Jan Fischer
10/8/2008 8:14:00 AM
Hello again,
Robert Klemme schrieb am 6.10.08 um 13:05:
> 2008/10/6 Martin DeMello <martindemello@gmail.com>:
>> On Mon, Oct 6, 2008 at 1:03 AM, Jan Fischer <janfischer@mail.org> wrote:
>>> At the moment I compare two strings by making them lowercase, deleting dots
>>> etc., deleting the substrings 'Inc', 'Ltd' etc. and then building the
>>> Levenshtein-Distance of the metaphone-key of the two strings.
>>> Works not really good and is damn slow, but it's okay and best I could
>>> figure out. (Nevertheless your hints on that are welcome too.)
>>>
>>> My problem is, that I don't know how to apply my compare-method in an
>>> efficient way. What I'm doing now is selecting the first row where Group is
>>> NULL and then selecting each row (where Group is NULL) in my database in a
>>> loop again, comparing with the first selected string and setting Group to a
>>> certain number if comapare method says they match.

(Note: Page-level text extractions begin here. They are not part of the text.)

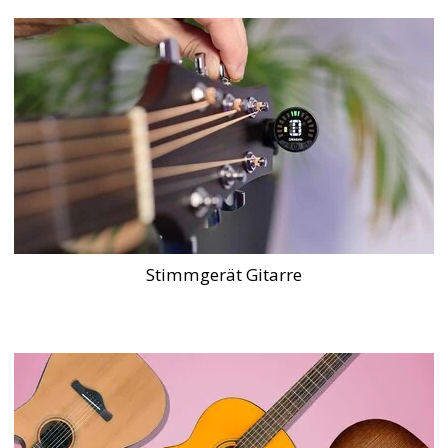
Stimmgerät Gitarre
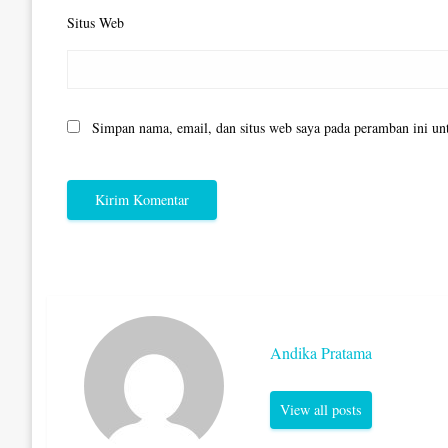
Situs Web
Simpan nama, email, dan situs web saya pada peramban ini un
Andika Pratama
View all posts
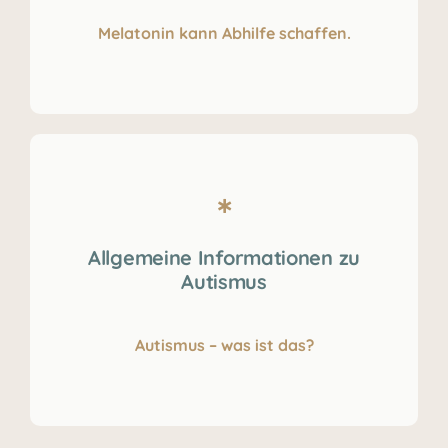
Melatonin kann Abhilfe schaffen.
Allgemeine Informationen zu
Autismus
Autismus – was ist das?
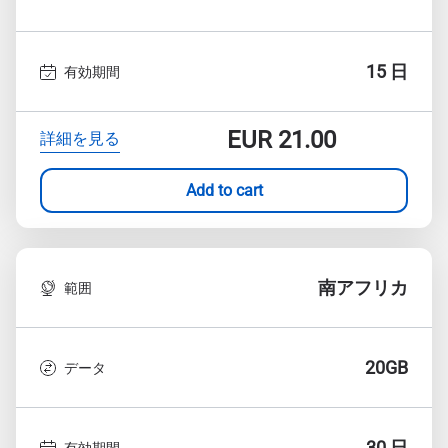
15 日
有効期間
EUR
21.00
詳細を見る
Add to cart
南アフリカ
範囲
20GB
データ
30 日
有効期間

>> The problem with relying on a compare function for grouping is that it
>> leads naturally to an O(n^2) solution. Ideally, what you want is some
>> sort ofo "characteristic" function, so that two entries with the same
>> characteristic are likely to be in the same grouping. Of course,
>> coming up with the characteristic is not always easy, and may not even
>> be possible, but it's a useful direction to think in. Look up fuzzy
>> searching techniques, too, and see if they have anything adaptable.
>
> Also, look into your database's feature set. Most modern RDBMS come
> with text searching capabilities and dealing with large volumes of
> data is where those beasts excel. If such a characteristic function
> can be found chances are that you can implement it as function in the
> DB and resolve the issue via database queries / updates.
thank you very much for your hints. I think you both suggest using sth.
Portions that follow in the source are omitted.